Cyber Incident Victim: Bavaria
Date:
May 2022
Location:
Germany
Summary
Russian hackers conducted DDoS attacks targeting German government and political websites, temporarily disrupting access to entities including the defense ministry, parliament, federal police, and the chancellor's party site. The group Killnet claimed responsibility via Telegram, citing retaliation for German weapons deliveries to Ukraine. Authorities assessed the attacks as technically unsophisticated and manageable with standard defenses, though officials warned of escalating cyber threats linked to Germany's support for Ukraine. Security agencies highlighted ongoing risks to critical infrastructure and potential destabilization efforts, noting prior connections between similar phishing campaigns and Russian military intelligence operations.

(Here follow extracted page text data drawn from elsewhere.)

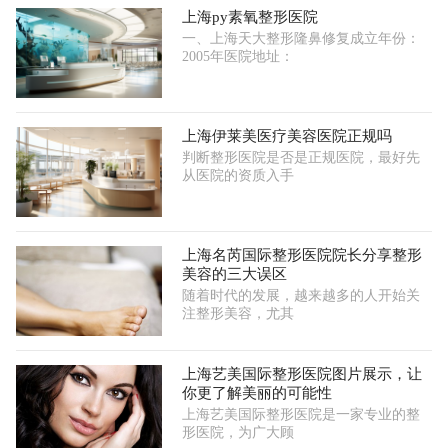
上海py素氧整形医院
一、上海天大整形隆鼻修复成立年份：
2005年医院地址：
上海伊莱美医疗美容医院正规吗
判断整形医院是否是正规医院，最好先
从医院的资质入手
上海名芮国际整形医院院长分享整形
美容的三大误区
随着时代的发展，越来越多的人开始关
注整形美容，尤其
上海艺美国际整形医院图片展示，让
你更了解美丽的可能性
上海艺美国际整形医院是一家专业的整
形医院，为广大顾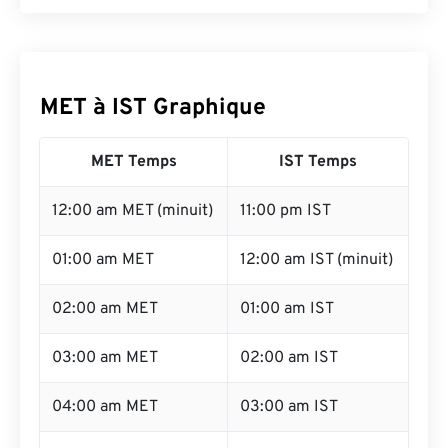
MET à IST Graphique
MET Temps
IST Temps
12:00 am MET (minuit)
11:00 pm IST
01:00 am MET
12:00 am IST (minuit)
02:00 am MET
01:00 am IST
03:00 am MET
02:00 am IST
04:00 am MET
03:00 am IST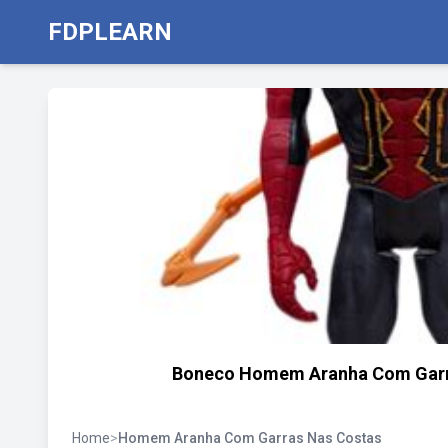
FDPLEARN
Boneco Homem Aranha Com Garra
Home
>
Homem Aranha Com Garras Nas Costas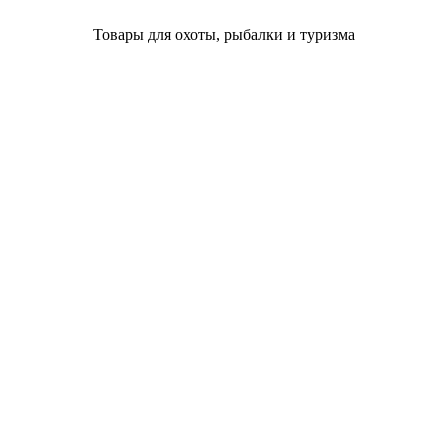
Товары для охоты, рыбалки и туризма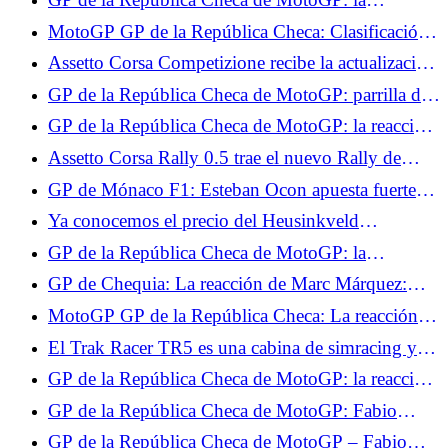
clasificación de los test, Fabio Quartararo se pierde,
MotoGP GP de la República Checa: Clasificación
Jorge Martín también
de los Libres 2, Raúl Fernández domina, Fabio
Assetto Corsa Competizione recibe la actualización
Quartararo cerca del Top 10
GTWC 2025 para PS5 y Xbox.
GP de la República Checa de MotoGP: parrilla de
salida, Ai Ogura impresionante, Fabio Quartararo
GP de la República Checa de MotoGP: la reacción
en 15º lugar
de Ai Ogura tras su primera pole position
Assetto Corsa Rally 0.5 trae el nuevo Rally de
Grecia y servidores multijugador.
GP de Mónaco F1: Esteban Ocon apuesta fuerte
por la clasificación este fin de semana
Ya conocemos el precio del Heusinkveld
DisplayDash.
GP de la República Checa de MotoGP: la
clasificación final de la carrera al sprint, Francesco
GP de Chequia: La reacción de Marc Márquez:
Bagnaia imperial, Fabio Quartararo no pudo hacer
"Muy contento con este 3º puesto"
MotoGP GP de la República Checa: La reacción
nada
de Ai Ogura "Mañana tendré otra oportunidad"
El Trak Racer TR5 es una cabina de simracing y
simulación de vuelo de gama de entrada.
GP de la República Checa de MotoGP: la reacción
de Francesco Bagnaia "Espero que mañana sea
GP de la República Checa de MotoGP: Fabio
igual de bueno"
Quartararo dimitió tras la carrera al sprint: “No hay
GP de la República Checa de MotoGP – Fabio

| CIA Posture | Motives | Tactics, Techniques & Procedures |
|---|---|---|
| Available to members | 2 motives | 1 technique |
| Threat Actor | Type | Location |
|---|---|---|
| 1 actor | Available to members | Available to members |
Description
On or around May 1, 2022, Russian hackers conducted distributed denial-of-service (DDoS) attacks against multiple German government websites, temporarily rendering them inaccessible. The attacks targeted federal entities including the German Defense Ministry, the Bundestag (federal parliament), the Federal Police, and several state police agencies. The website of Chancellor Olaf Scholz’s Social Democratic Party (SPD) was also affected. The Russian hacker group Killnet claimed responsibility for the attacks via Telegram, characterizing them as retaliation for Germany’s military support to Ukraine, including weapons deliveries. German authorities, citing technical assessments, noted the attacks were not highly sophisticated and could be mitigated using standard defensive technologies. The Federal Office for Information Security (BSI) acknowledged the incidents but declined to provide detailed commentary.

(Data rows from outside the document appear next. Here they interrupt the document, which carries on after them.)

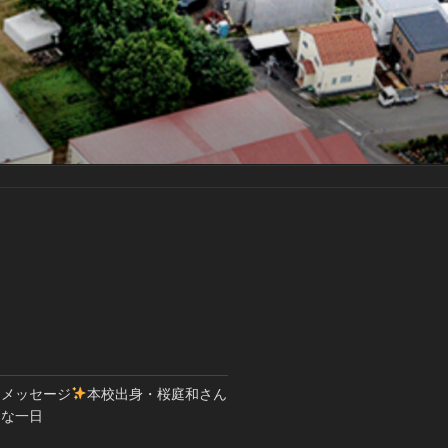
とメッセージ
本校出身・桜庭和さん
別な一日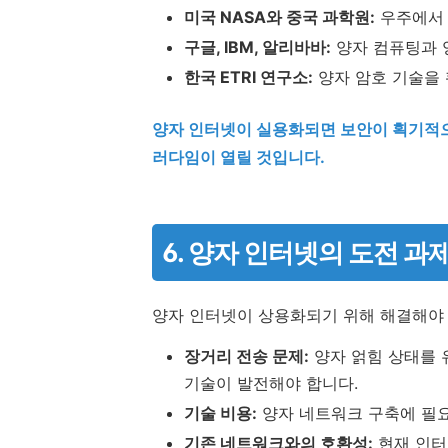
미국 NASA와 중국 과학원:
우주에서 
구글, IBM, 알리바바:
양자 컴퓨팅과 
한국 ETRI 연구소:
양자 암호 기술을 
양자 인터넷이 실용화되면 보안이 획기적으
러다임이 열릴 것입니다.
6. 양자 인터넷의 도전 과
양자 인터넷이 상용화되기 위해 해결해야 
장거리 전송 문제:
양자 얽힘 상태를 
기술이 발전해야 합니다.
기술 비용:
양자 네트워크 구축에 필요
기존 네트워크와의 호환성:
현재 인터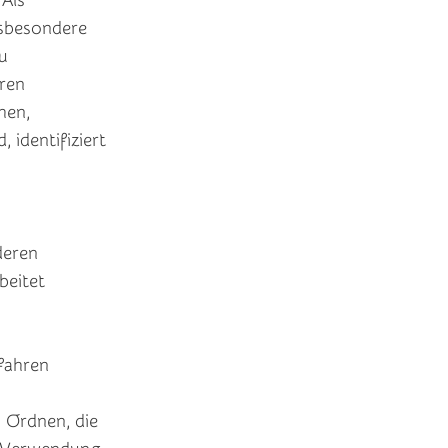
 Als
insbesondere
u
ren
hen,
, identifiziert
deren
beitet
fahren
 Ordnen, die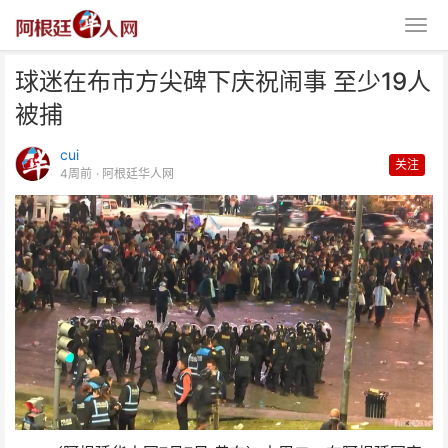
球迷在布市方尖碑下庆祝闹事 至少19人
被捕
cui
关注
4周前
· 阿根廷华人网
球迷在布市方尖碑下庆祝闹事 至
少19人被捕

The attacks occurred amid heightened warnings from German security officials about escalating cyber threats linked to Russia’s invasion of Ukraine. Federal Interior Minister Nancy Faeser had previously emphasized the persistent risk of cyberattacks targeting German critical infrastructure and businesses, noting efforts to bolster defensive measures. Stephan Kramer, president of Thuringia’s domestic intelligence agency, warned that Germany’s expanded support for Ukraine—including sanctions, economic aid, and arms shipments—would likely provoke further Russian aggression across multiple fronts, including cyber operations. He predicted intensified attacks against German infrastructure in subsequent weeks. The Federal Office for the Protection of the Constitution (BfV) had earlier escalated alerts in March 2022 regarding cyber campaigns attributed to Russian military intelligence (GRU), citing phishing attacks against European politicians using compromised email accounts of Ukrainian military personnel. These activities were linked to the "Ghostwriter" campaign, previously associated with GRU by German authorities. The BfV also identified a newly registered domain (dienste-email.eu) potentially tied to Ghostwriter, though no active attacks using it had been observed at the time. Officials underscored concerns that even limited cyber intrusions could amplify societal instability, particularly when combined with other hybrid threats such as potential terrorist infiltration of refugee flows.